Portkey-AI · siddharthsambharia-portkey · Mar 19, 2025
diff --git a/docs.json b/docs.json
@@ -683,6 +683,7 @@
             "pages": [
               "guides/use-cases",
               "guides/use-cases/few-shot-prompting",
+              "guides/use-cases/evals",
               "guides/use-cases/enforcing-json-schema-with-anyscale-and-together",
               "guides/use-cases/emotions-with-gpt-4o",
               "guides/use-cases/build-an-article-suggestion-app-with-supabase-pgvector-and-portkey",

diff --git a/guides/use-cases/evals.mdx b/guides/use-cases/evals.mdx
@@ -0,0 +1,284 @@
+---
+title: "Run Evals on Portkey"
+---
+
+## Overview
+Evaluations are a crucial component of building any production-level AI application.

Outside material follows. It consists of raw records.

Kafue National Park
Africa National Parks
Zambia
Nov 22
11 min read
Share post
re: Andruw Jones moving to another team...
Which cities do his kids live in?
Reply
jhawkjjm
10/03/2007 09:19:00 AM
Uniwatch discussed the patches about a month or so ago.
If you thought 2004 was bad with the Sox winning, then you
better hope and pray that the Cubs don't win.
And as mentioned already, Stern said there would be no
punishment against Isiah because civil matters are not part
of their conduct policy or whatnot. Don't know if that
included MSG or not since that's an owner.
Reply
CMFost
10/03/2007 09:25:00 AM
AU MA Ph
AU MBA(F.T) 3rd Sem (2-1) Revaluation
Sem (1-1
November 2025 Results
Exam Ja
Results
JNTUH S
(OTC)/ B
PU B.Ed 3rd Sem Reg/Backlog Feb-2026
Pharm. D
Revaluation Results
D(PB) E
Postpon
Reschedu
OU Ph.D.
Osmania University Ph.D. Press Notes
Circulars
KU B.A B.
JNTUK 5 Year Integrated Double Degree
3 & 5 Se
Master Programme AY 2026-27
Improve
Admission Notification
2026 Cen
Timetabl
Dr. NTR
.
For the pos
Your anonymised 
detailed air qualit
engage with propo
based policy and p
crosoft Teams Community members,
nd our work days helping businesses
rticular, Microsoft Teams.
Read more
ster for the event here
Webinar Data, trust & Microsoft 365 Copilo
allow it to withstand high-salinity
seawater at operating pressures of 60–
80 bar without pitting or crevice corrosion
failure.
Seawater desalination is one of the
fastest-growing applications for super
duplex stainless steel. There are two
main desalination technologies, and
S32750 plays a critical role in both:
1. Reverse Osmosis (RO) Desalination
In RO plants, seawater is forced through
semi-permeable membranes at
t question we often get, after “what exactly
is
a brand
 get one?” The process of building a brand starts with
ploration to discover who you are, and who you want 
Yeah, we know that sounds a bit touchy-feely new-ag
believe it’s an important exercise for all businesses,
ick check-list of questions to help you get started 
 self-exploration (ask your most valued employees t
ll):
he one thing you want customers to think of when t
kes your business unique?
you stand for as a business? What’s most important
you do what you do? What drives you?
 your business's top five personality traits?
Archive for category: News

With LLM models becoming increasingly commoditized, the real value comes from building the right orchestration for your AI pipeline. What many developers don't realize is how important a good quality evaluation system is for ensuring your AI application performs reliably.
+
+You should understand the behavior you want from the model. Here are some questions you should be able to answer:
+- What kind of output do I want the model to generate?
+- What kinds of inputs should the model be able to handle?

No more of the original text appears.